Of course they are. One is "show me what everyone's clicking on," the other is "show me what's actually true." And those only overlap by accident, not by design. Popularity and accuracy are correlated in some domains and completely uncorrelated in others.
Think about medical information. The most popular page about a specific symptom might be a WebMD article that's been SEO-optimized to death and hasn't been updated in three years. The most accurate page might be a recent NIH publication with almost no backlinks. Google's algorithm will favor the former. Exa's architecture — with its recency bias and authority weighting — is designed to surface the latter.
Exa isn't perfect. In fact, some of the same mechanisms that make it so effective also create specific failure modes. And I think this is where the conversation gets really interesting, because understanding the failure modes is how you learn to use the tool well.

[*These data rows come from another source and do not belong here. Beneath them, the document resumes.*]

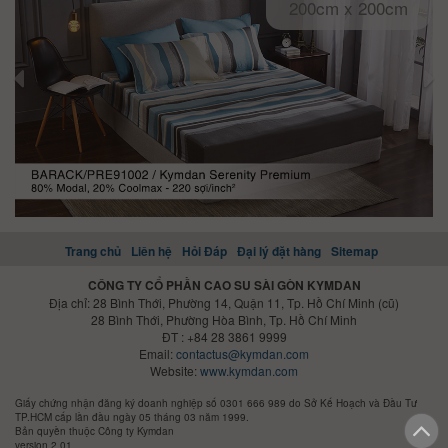
200cm x 200cm
Trang chủ
Liên hệ
Hỏi Đáp
Đại lý đặt hàng
Sitemap
CÔNG TY CỔ PHẦN CAO SU SÀI GÒN KYMDAN
Địa chỉ: 28 Bình Thới, Phường 14, Quận 11, Tp. Hồ Chí Minh (cũ)
28 Bình Thới, Phường Hòa Bình, Tp. Hồ Chí Minh
ĐT : +84 28 3861 9999
Email:
contactus@kymdan.com
Website:
www.kymdan.com
Giấy chứng nhận đăng ký doanh nghiệp số 0301 666 989 do Sở Kế Hoạch và Đầu Tư
TP.HCM cấp lần đầu ngày 05 tháng 03 năm 1999.
Bản quyền thuộc Công ty Kymdan
version 2.01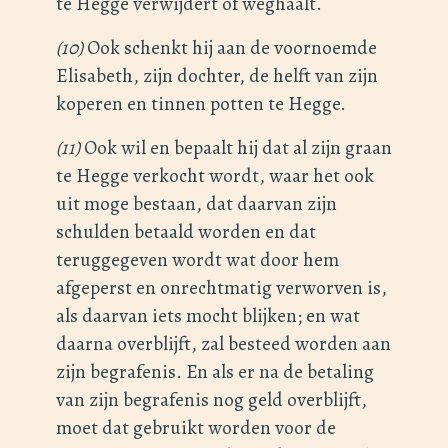
te Hegge verwijdert of weghaalt.
(10)
Ook schenkt hij aan de voornoemde
Elisabeth, zijn dochter, de helft van zijn
koperen en tinnen potten te Hegge.
(11)
Ook wil en bepaalt hij dat al zijn graan
te Hegge verkocht wordt, waar het ook
uit moge bestaan, dat daarvan zijn
schulden betaald worden en dat
teruggegeven wordt wat door hem
afgeperst en onrechtmatig verworven is,
als daarvan iets mocht blijken; en wat
daarna overblijft, zal besteed worden aan
zijn begrafenis. En als er na de betaling
van zijn begrafenis nog geld overblijft,
moet dat gebruikt worden voor de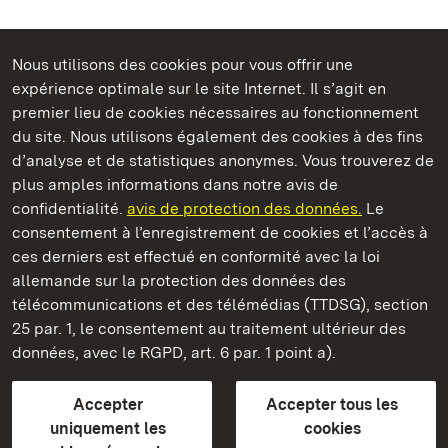
Nous utilisons des cookies pour vous offrir une
Châteaux et jardins publics du Bade-Wurtemberg
expérience optimale sur le site Internet. Il s’agit en
premier lieu de cookies nécessaires au fonctionnement
du site. Nous utilisons également des cookies à des fins
d’analyse et de statistiques anonymes. Vous trouverez de
plus amples informations dans notre avis de
Château résidentiel de Ludwigsburg
confidentialité.
avis de protection des données.
Le
consentement à l’enregistrement de cookies et l’accès à
Châteaux et jardins publics du Bade-Wurtemberg
ces derniers est effectué en conformité avec la loi
allemande sur la protection des données des
Contact et informations
FAQ et réponses
Mentions légales
télécommunications et des télémédias (TTDSG), section
Protection des données
25 par. 1, le consentement au traitement ultérieur des
Explications sur l’accessibilité
données, avec le RGPD, art. 6 par. 1 point a).
BITV-konform (geprüfte Seiten)
Accepter
Accepter tous les
plus loin
uniquement les
cookies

Let's go through the major ones. Failure mode one: temporal ambiguity. Exa's embedding model prioritizes recency, which is great for current events queries. But if you ask a question that has a stable, timeless answer, the recency bias can work against you. Ask "what is the capital of France" and Exa might prioritize a twenty twenty-six news article that mentions Paris in passing over a static knowledge source that definitively states the answer. The query doesn't signal recency, but the model's training bias toward recent content means it might still weight newer documents higher.
It's solving for a problem you didn't have. You wanted the most authoritative answer, not the most recent one. It's like asking a librarian for a book on French geography and having them hand you yesterday's newspaper because it happens to mention Lyon.

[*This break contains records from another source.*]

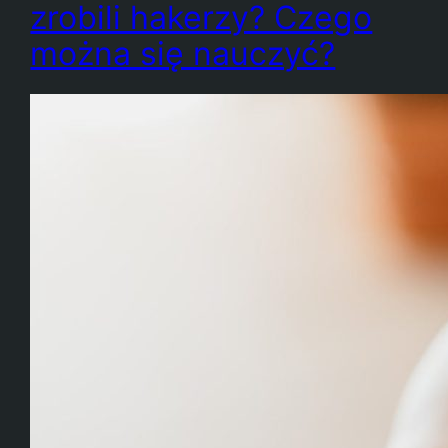
zrobili hakerzy? Czego
można się nauczyć?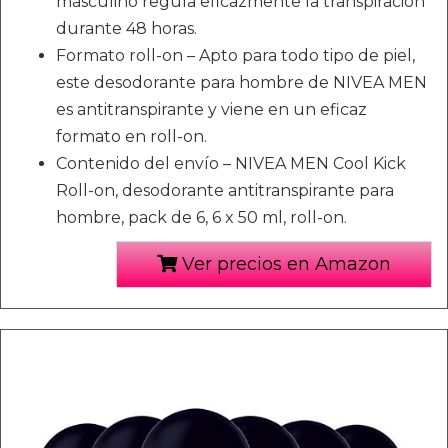
masculino regula eficazmente la transpiración
durante 48 horas.
Formato roll-on – Apto para todo tipo de piel,
este desodorante para hombre de NIVEA MEN
es antitranspirante y viene en un eficaz
formato en roll-on.
Contenido del envío – NIVEA MEN Cool Kick
Roll-on, desodorante antitranspirante para
hombre, pack de 6, 6 x 50 ml, roll-on.
Ver precios en Amazon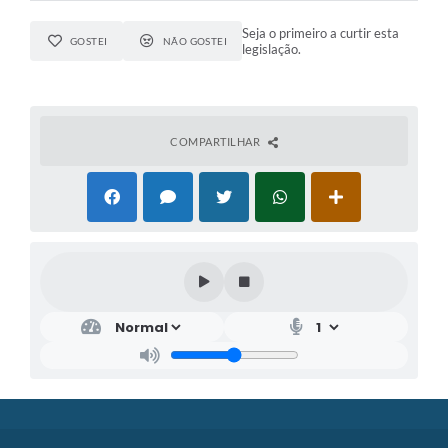
Seja o primeiro a curtir esta
GOSTEI
NÃO GOSTEI
legislação.
COMPARTILHAR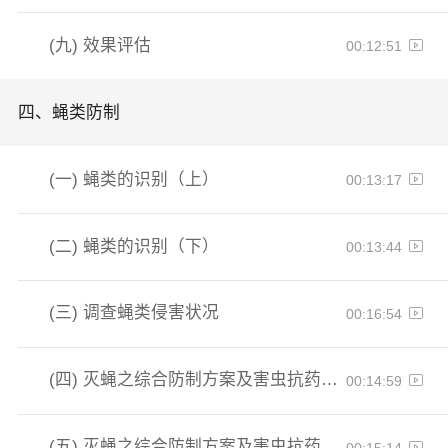
(九)
效果评估
00:12:51
四、
蝇类防制
(一)
蝇类的识别（上）
00:13:17
(二)
蝇类的识别（下）
00:13:44
(三)
调查蝇类侵害状况
00:16:54
(四)
灭蝇之综合防制方案及害虫抗药性（上）
00:14:59
(五)
灭蝇之综合防制方案及害虫抗药性（下）
00:15:14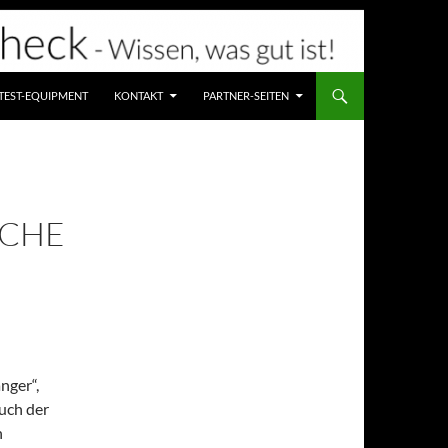
TEST-EQUIPMENT
KONTAKT
PARTNER-SEITEN
ICHE
nger“,
auch der
n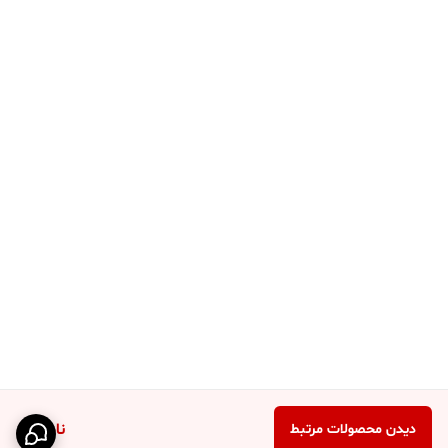
ناموجود
دیدن محصولات مرتبط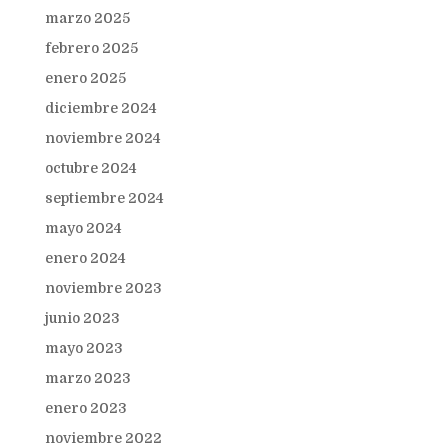
marzo 2025
febrero 2025
enero 2025
diciembre 2024
noviembre 2024
octubre 2024
septiembre 2024
mayo 2024
enero 2024
noviembre 2023
junio 2023
mayo 2023
marzo 2023
enero 2023
noviembre 2022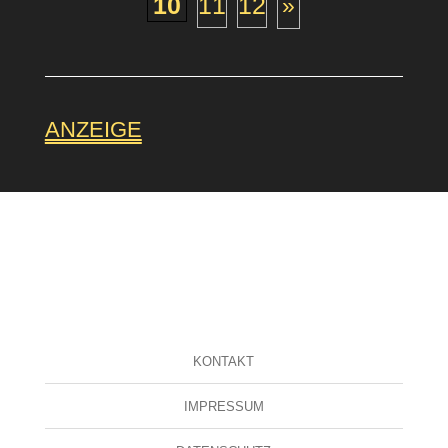
10
11
12
»
ANZEIGE
KONTAKT
IMPRESSUM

This gets worse with queries that are ambiguous about their temporal scope. "What are the leading causes of climate change" — is that asking for the established scientific consensus, which hasn't changed much in decades, or the latest research on attribution science, which is evolving rapidly? Exa has to guess, and it'll default to recency. If what you actually wanted was the long-established consensus, you might get a very skewed picture built from the last six months of research papers, which will emphasize the cutting-edge debates rather than the settled science.
What's failure mode two?
Domain authority bias. Exa's structured metadata includes domain authority scores, which help filter out low-quality sources. But domain authority can be gamed, and it can also be misleading. A well-established news outlet with high domain authority might publish an inaccurate or biased article about a politically charged topic. A niche academic blog with low domain authority might have the most rigorous analysis. Exa's authority weighting would favor the news outlet.
Daniel mentioned he caught this once with a politically charged topic during his spot-checking. He didn't give me the specifics, but he said the top result was from a major outlet and it was just... But the domain authority score was sky-high, so Exa treated it as gospel.

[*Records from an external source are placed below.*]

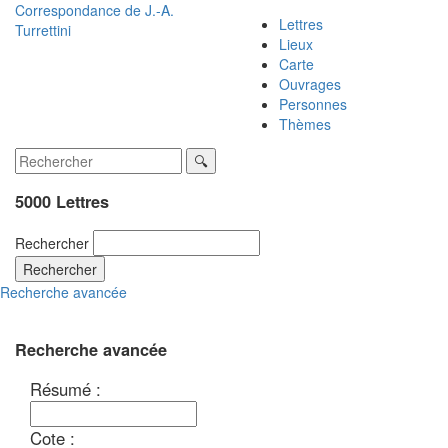
Correspondance de
J.-A.
Lettres
Turrettini
Lieux
Carte
Ouvrages
Personnes
Thèmes
5000 Lettres
Rechercher
Rechercher
Recherche avancée
Recherche avancée
Résumé :
Cote :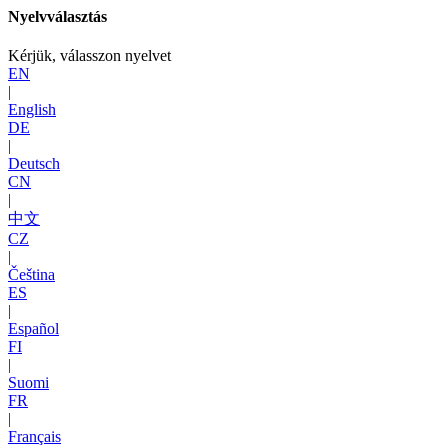
Nyelvválasztás
Kérjük, válasszon nyelvet
EN
|
English
DE
|
Deutsch
CN
|
中文
CZ
|
Čeština
ES
|
Español
FI
|
Suomi
FR
|
Français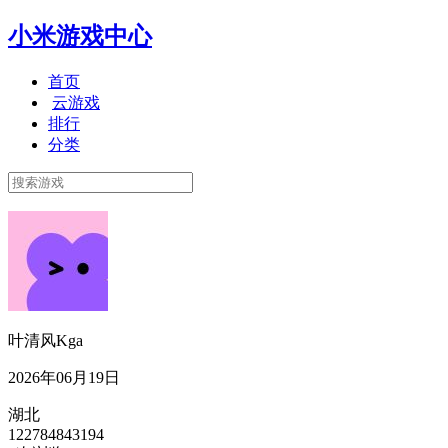
小米游戏中心
首页
云游戏
排行
分类
叶清风Kga
2026年06月19日
湖北
122784843194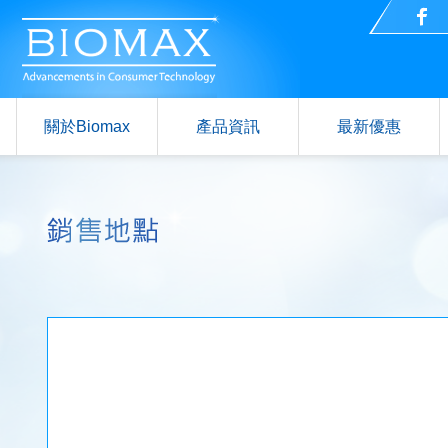
關於Biomax
產品資訊
最新優惠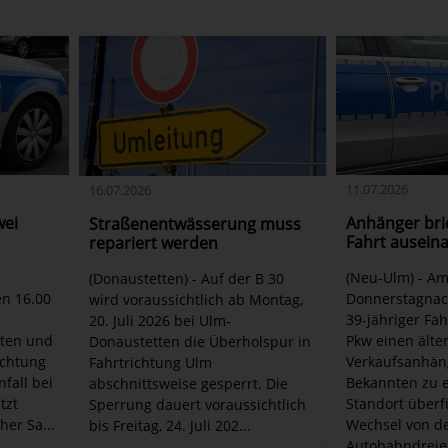
11.07.2026
16.07.2026
wei
Anhänger bri
Straßenentwässerung muss
Fahrt ausein
repariert werden
(Neu-Ulm) - A
(Donaustetten) - Auf der B 30
n 16.00
Donnerstagnach
wird voraussichtlich ab Montag,
39-jähriger Fa
20. Juli 2026 bei Ulm-
ten und
Pkw einen älte
Donaustetten die Überholspur in
ichtung
Verkaufsanhäng
Fahrtrichtung Ulm
fall bei
Bekannten zu 
abschnittsweise gesperrt. Die
tzt
Standort überf
Sperrung dauert voraussichtlich
er Sa...
Wechsel von d
bis Freitag, 24. Juli 202...
Autobahndreiec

It's a hard problem because domain authority is a useful heuristic most of the time. The BBC is generally more reliable than some random WordPress blog. You'd be foolish not to weight authority at all. But the edge cases matter, especially for the kind of factual grounding this podcast depends on. And the edge cases tend to cluster around exactly the topics where accuracy matters most — politically contested issues, emerging science, regulatory changes where different stakeholders are spinning the story.
Failure mode three?
The echo chamber problem, and this is the most interesting one from an architectural perspective. Because Exa iterates on its own results, it can reinforce its own initial errors. The first sub-query returns a result that's slightly off-topic but semantically adjacent to what you actually want. The second sub-query is informed by that first result, so it drifts further. The third sub-query builds on the second. By the end of the agentic loop, you've wandered into a completely different topic area and you don't even realize it because each step seemed reasonable in isolation.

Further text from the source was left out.